The following is based on deciles (the population broken down into 10 percent groupings) and equivalised income which factors in household size.
It is not surprising that those in the lowest income groupings have high levels of deprivation. However, look at the middle income groups. In the 5th decile, deprivation has risen from 9 percent in 2008 to 39 percent in 2013. IN the 7th decile – which is below the national average – nearly one-in-five experience deprivation; a doubling since 2008.
This shows that deprivation is not confined to those reliant exclusively on social protection. Low-pay, high childcare costs, high levels of debt – these and other factors contribute to rising deprivation levels.
There is one other stat I want to focus on. Government ministers and some commentators may point out that relative poverty rates have remained relatively constant. This is true: relative poverty rates have only marginally increased since 2008 – from 14.4 percent to 15.2 percent. Hence, we get the claim that Government policy has ‘protected’ people from rising poverty.
However, these numbers should come with a strong health warning. Relative poverty is measured as 60 percent of median income (median income is the midpoint at which half of people earn below this amount and half earn above this amount). If the median income is €20,000, then the relative poverty line will be €12,000 – 60 percent of the median income.
So let’s look at both the median income and relative poverty line since 2008.
Ah, now we see why relative poverty has remained static. It is not because people are being ‘protected’. It is because median income is falling and, therefore, the poverty threshold is falling. In 2008, you’d be classified as being ‘at-risk of poverty’ if you earned less than €12,455. Now, to be classified so, your income would have to be less than €10,531.
Let’s put it another way. Let’s say your income was €12,400 in 2008. You’d be in relative poverty. Unfortunately your income fell by 15 percent by 2013. You would be worse off – significantly worse off. But because the national average has fallen faster, you would no longer be classified as being ‘at-risk of poverty’. You’re worse off but no longer poor – that’s the problem with the relative poverty line.
The CSO gives an insight into this. In 2007, 16.5 percent were in relative poverty. If that threshold were frozen in real terms (i.e. after inflation), then in 2013 23.8 percent would be in relative poverty – nearly one-in-four.

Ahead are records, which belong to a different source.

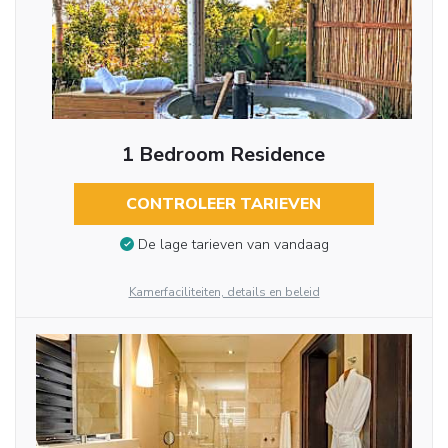
1 Bedroom Residence
CONTROLEER TARIEVEN
De lage tarieven van vandaag
Kamerfaciliteiten, details en beleid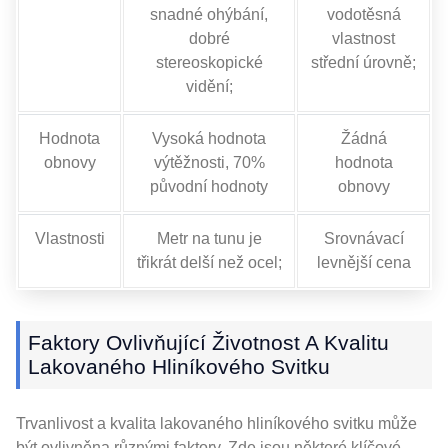
snadné ohýbání,
vodotěsná
dobré
vlastnost
stereoskopické
střední úrovně;
vidění;
Hodnota
Vysoká hodnota
Žádná
obnovy
výtěžnosti, 70%
hodnota
původní hodnoty
obnovy
Vlastnosti
Metr na tunu je
Srovnávací
třikrát delší než ocel;
levnější cena
Faktory Ovlivňující Životnost A Kvalitu
Lakovaného Hliníkového Svitku
Trvanlivost a kvalita lakovaného hliníkového svitku může
být ovlivněna různými faktory. Zde jsou některé klíčové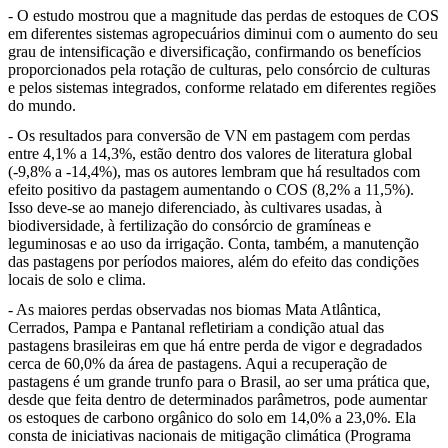
- O estudo mostrou que a magnitude das perdas de estoques de COS
em diferentes sistemas agropecuários diminui com o aumento do seu
grau de intensificação e diversificação, confirmando os benefícios
proporcionados pela rotação de culturas, pelo consórcio de culturas
e pelos sistemas integrados, conforme relatado em diferentes regiões
do mundo.
- Os resultados para conversão de VN em pastagem com perdas
entre 4,1% a 14,3%, estão dentro dos valores de literatura global
(-9,8% a -14,4%), mas os autores lembram que há resultados com
efeito positivo da pastagem aumentando o COS (8,2% a 11,5%).
Isso deve-se ao manejo diferenciado, às cultivares usadas, à
biodiversidade, à fertilização do consórcio de gramíneas e
leguminosas e ao uso da irrigação. Conta, também, a manutenção
das pastagens por períodos maiores, além do efeito das condições
locais de solo e clima.
- As maiores perdas observadas nos biomas Mata Atlântica,
Cerrados, Pampa e Pantanal refletiriam a condição atual das
pastagens brasileiras em que há entre perda de vigor e degradados
cerca de 60,0% da área de pastagens. Aqui a recuperação de
pastagens é um grande trunfo para o Brasil, ao ser uma prática que,
desde que feita dentro de determinados parâmetros, pode aumentar
os estoques de carbono orgânico do solo em 14,0% a 23,0%. Ela
consta de iniciativas nacionais de mitigação climática (Programa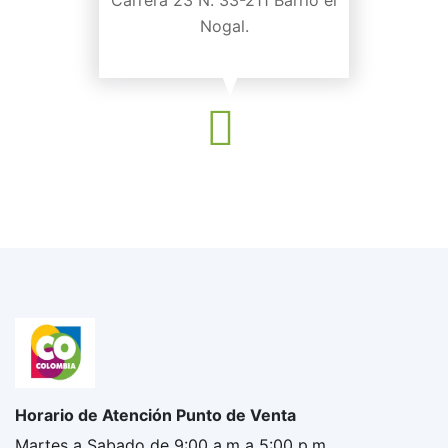
Carrera 23 N. 33-211 Barrio el
Nogal.
Horario de Atención Punto de Venta
Martes a Sabado de 9:00 a.m a 5:00 p.m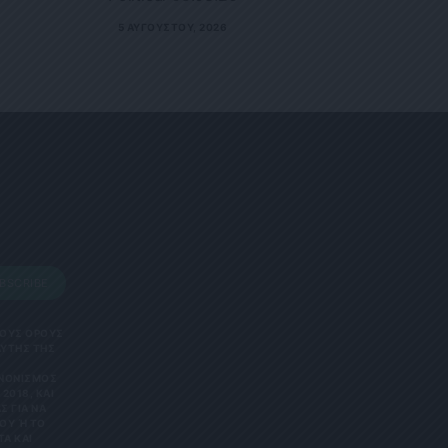
5 ΑΥΓΟΎΣΤΟΥ, 2026
BSCRIBE
 ΤΟΥΣ ΟΡΟΥΣ
ΑΥΤΗΣ ΤΗΣ
ΑΝΟΝΙΣΜΌΣ
2018, ΚΑΙ
Σ ΓΙΑ ΝΑ
Υ Ή ΤΟ Κ
 ΚΑΙ Ε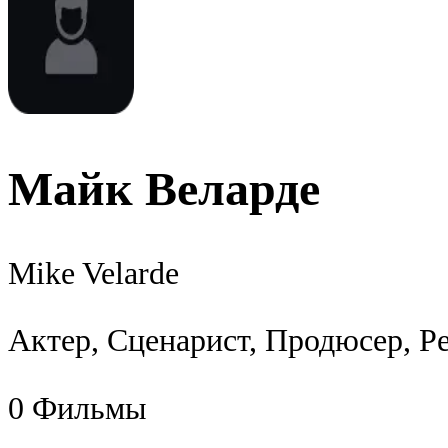
Майк Веларде
Mike Velarde
Актер, Сценарист, Продюсер, Р
0
Фильмы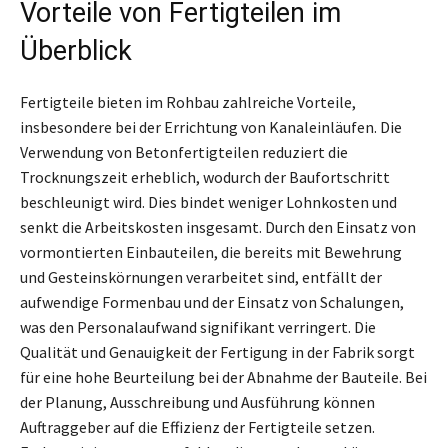
Vorteile von Fertigteilen im
Überblick
Fertigteile bieten im Rohbau zahlreiche Vorteile,
insbesondere bei der Errichtung von Kanaleinläufen. Die
Verwendung von Betonfertigteilen reduziert die
Trocknungszeit erheblich, wodurch der Baufortschritt
beschleunigt wird. Dies bindet weniger Lohnkosten und
senkt die Arbeitskosten insgesamt. Durch den Einsatz von
vormontierten Einbauteilen, die bereits mit Bewehrung
und Gesteinskörnungen verarbeitet sind, entfällt der
aufwendige Formenbau und der Einsatz von Schalungen,
was den Personalaufwand signifikant verringert. Die
Qualität und Genauigkeit der Fertigung in der Fabrik sorgt
für eine hohe Beurteilung bei der Abnahme der Bauteile. Bei
der Planung, Ausschreibung und Ausführung können
Auftraggeber auf die Effizienz der Fertigteile setzen.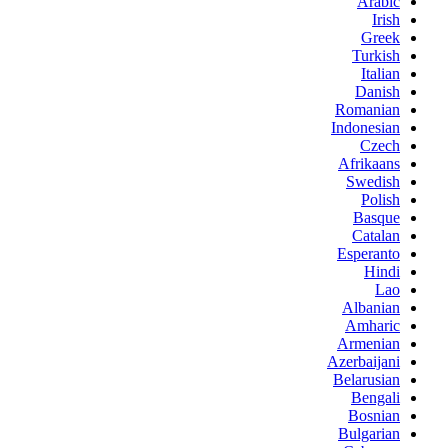
Arabic
Irish
Greek
Turkish
Italian
Danish
Romanian
Indonesian
Czech
Afrikaans
Swedish
Polish
Basque
Catalan
Esperanto
Hindi
Lao
Albanian
Amharic
Armenian
Azerbaijani
Belarusian
Bengali
Bosnian
Bulgarian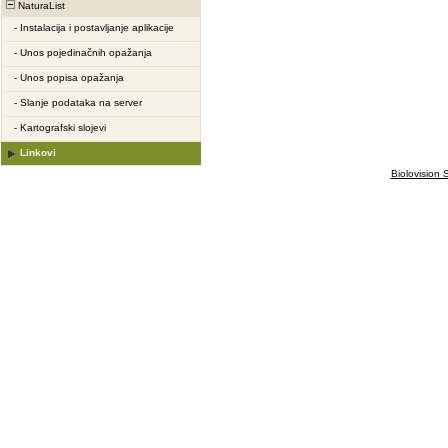
NaturaList
-
Instalacija i postavljanje aplikacije
-
Unos pojedinačnih opažanja
-
Unos popisa opažanja
-
Slanje podataka na server
-
Kartografski slojevi
Linkovi
Biolovision S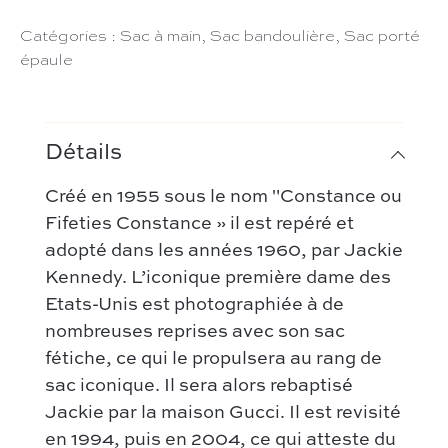
Catégories :
Sac à main
,
Sac bandoulière
,
Sac porté
épaule
Détails
Créé en 1955 sous le nom "Constance ou
Fifeties Constance » il est repéré et
adopté dans les années 1960, par Jackie
Kennedy. L’iconique première dame des
Etats-Unis est photographiée à de
nombreuses reprises avec son sac
fétiche, ce qui le propulsera au rang de
sac iconique. Il sera alors rebaptisé
Jackie par la maison Gucci. Il est revisité
en 1994, puis en 2004, ce qui atteste du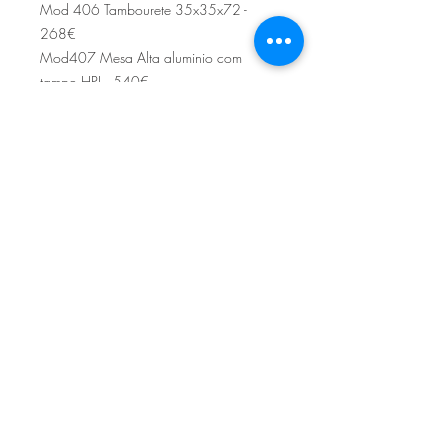
Mod 406 Tambourete 35x35x72 -
268€
Mod407 Mesa Alta aluminio com
tampo HPL - 540€
Sítio de Sº Pedro
Estrada Nacional 125 - km133
8800 - TAVIRA - ALGARVE
©2022
Reclamação electrónica
ALLAL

This is a national emergency. Nearly one-in-three are living in deprivation. Nearly 40 percent of children suffer this fate. Whether in work, unemployed, reliant upon social protection – even average incomes: 1.4 million suffer are officially deprived.
In any emergency, the Government should act immediately. They would call a summit of all those involved in policy, research and work on the ground (as proposed by Unite). What are some of the things that could be started? Here are just a few:
- Increase social protection rates back to 2009 levels and restore the more egregious cuts
- Increase the minimum wage and end precariousness (abolish zero-hour contracts)

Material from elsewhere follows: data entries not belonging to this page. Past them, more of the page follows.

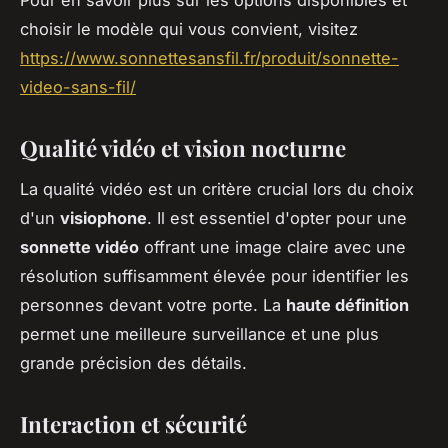
choisir le modèle qui vous convient, visitez
https://www.sonnettesansfil.fr/produit/sonnette-
video-sans-fil/
Qualité vidéo et vision nocturne
La qualité vidéo est un critère crucial lors du choix
d'un
visiophone
. Il est essentiel d'opter pour une
sonnette vidéo
offrant une image claire avec une
résolution suffisamment élevée pour identifier les
personnes devant votre porte. La
haute définition
permet une meilleure surveillance et une plus
grande précision des détails.
Interaction et sécurité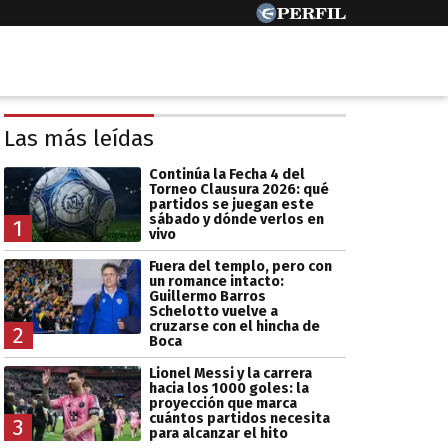
Las más leídas
Continúa la Fecha 4 del
Torneo Clausura 2026: qué
partidos se juegan este
sábado y dónde verlos en
1
vivo
Fuera del templo, pero con
un romance intacto:
Guillermo Barros
Schelotto vuelve a
cruzarse con el hincha de
2
Boca
Lionel Messi y la carrera
hacia los 1000 goles: la
proyección que marca
cuántos partidos necesita
3
para alcanzar el hito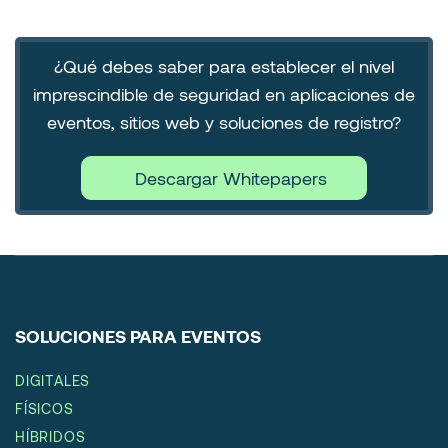
¿Qué debes saber para establecer el nivel
imprescindible de seguridad en aplicaciones de
eventos, sitios web y soluciones de registro?
Descargar Whitepapers
SOLUCIONES PARA EVENTOS
DIGITALES
FÍSICOS
HÍBRIDOS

- Freeze rents, and launch a new housing agency which would operate commercially to provide low-rent accommodation in the private sector
- Roll out affordable childcare and reduce education costs
- Write-down household debt – or at least park a substantial portion over the long-term
- Provide real jobs for the long-term unemployed through contracts with civil society organisations and public agencies (not JobBridge, not Gateway, real jobs paying real wages)

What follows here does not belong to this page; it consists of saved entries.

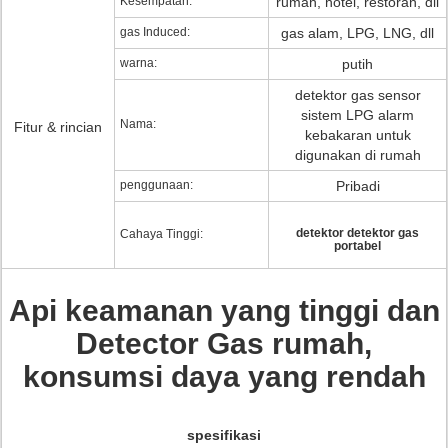
Kesempatan:
rumah, hotel, restoran, dll
gas Induced:
gas alam, LPG, LNG, dll
warna:
putih
detektor gas sensor
sistem LPG alarm
Nama:
Fitur & rincian
kebakaran untuk
digunakan di rumah
penggunaan:
Pribadi
detektor detektor gas
Cahaya Tinggi:
portabel
Api keamanan yang tinggi dan
Detector Gas rumah,
konsumsi daya yang rendah
spesifikasi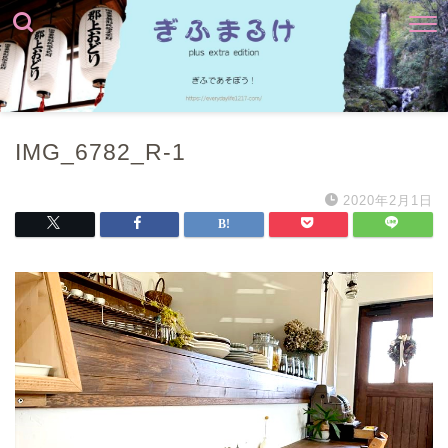
IMG_6782_R-1
2020年2月1日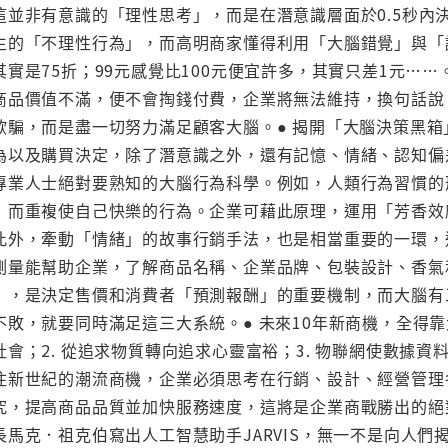
並非有意識的「理性思考」，而是在潛意識層面於0.5秒內決定
生的「不理性行為」，而高明商家懂得利用「大腦錯覺」與「
實是75折；99元感覺比100元便宜許多，其實只差1元…
商品價值不滿，便不會掏錢付費，企業將無法維持，換句話說
欺騙，而是盡一切努力滿足顧客大腦。● 揭開「大腦決策黑
為以及購買決定，除了潛意識之外，還有記憶、情緒、認知偏
專業人士絕對要熟知的大腦行為科學。例如，人類行為習慣的
」而重複使自己快樂的行為。企業可藉此原理，運用「芳香效
此外，牽動「情緒」的故事行銷手法，也是相當重要的一環，
測量能幫助企業，了解商品名稱、企業品牌、包裝設計、香氣
」，是決定售價和消費者「預測報酬」的重要機制，而大腦有
敗，就要同時滿足這三大系統。● 未來10年新商機，全得靠
會；2. 從追求物質轉向追求心靈富裕；3. 物聯網使數據
住新世紀的潮流商機，企業必須思考在行銷、設計、經營管理
，提高商品品質並加快服務速度，這將是企業商戰勝出的絕對關
長馬克．祖克伯寫出人工智慧助手JARVIS，無一不是向人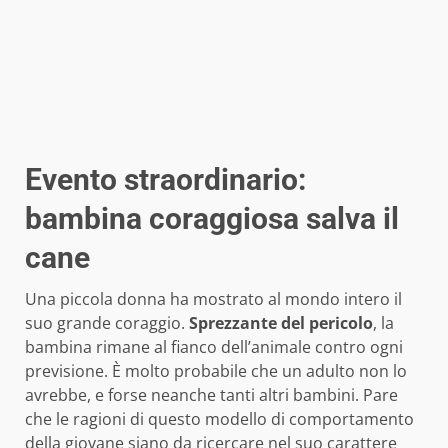
Evento straordinario:
bambina coraggiosa salva il
cane
Una piccola donna ha mostrato al mondo intero il
suo grande coraggio.
Sprezzante del pericolo
, la
bambina rimane al fianco dell’animale contro ogni
previsione. È molto probabile che un adulto non lo
avrebbe, e forse neanche tanti altri bambini. Pare
che le ragioni di questo modello di comportamento
della giovane siano da ricercare nel suo carattere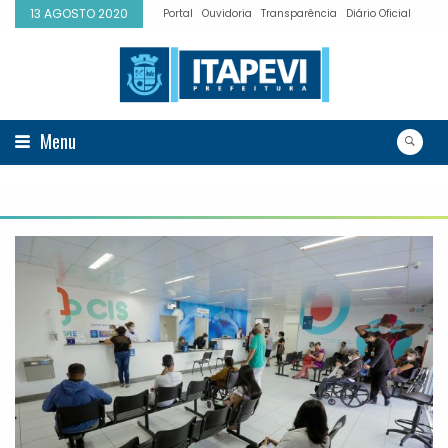
13 AGOSTO 2020
Portal
Ouvidoria
Transparência
Diário Oficial
Menu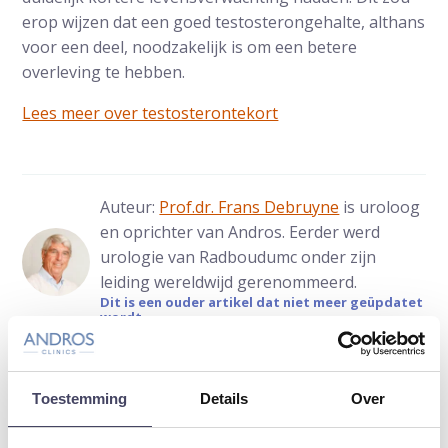
erop wijzen dat een goed testosterongehalte, althans
voor een deel, noodzakelijk is om een betere
overleving te hebben.
Lees meer over testosterontekort
Auteur:
Prof.dr. Frans Debruyne
is uroloog
en oprichter van Andros. Eerder werd
urologie van Radboudumc onder zijn
leiding wereldwijd gerenommeerd.
Dit is een ouder artikel dat niet meer geüpdatet
wordt
Deel artikel:
Toestemming
Details
Over
Deel via WhatsApp
Deel via Mail
Deel dit via Whatsapp
Delen via de M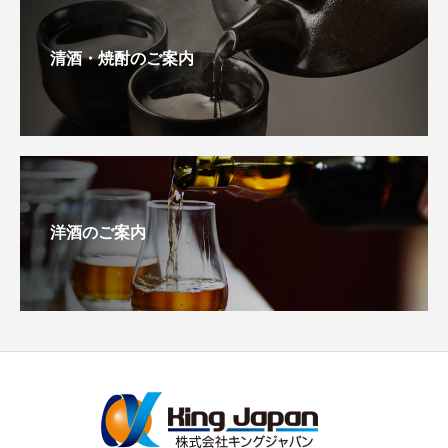
清酒・焼酎のご案内
洋酒のご案内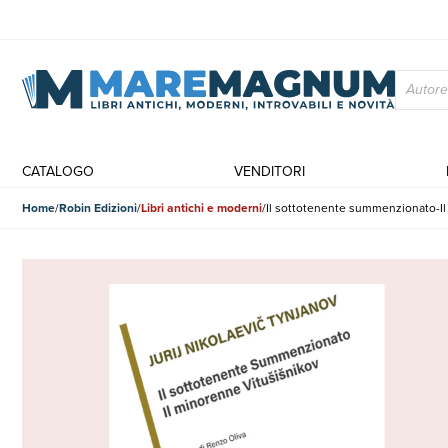
CATALOGO
VENDITORI
Home
Robin Edizioni
Libri antichi e moderni
Il sottotenente summenzionato-Il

- Restore supports for key social groups (elderly, the disabled) such as home helps
These are just some of the measures that are needed. But there are many more.
Action is needed – urgently. The disease is spreading. It is an indictment of the public debate that this isn’t at the top of the agenda. Everyone one, every organisation, every political party and politician must start speaking to this.
We can cure the disease. But only if we first acknowledge that it exists.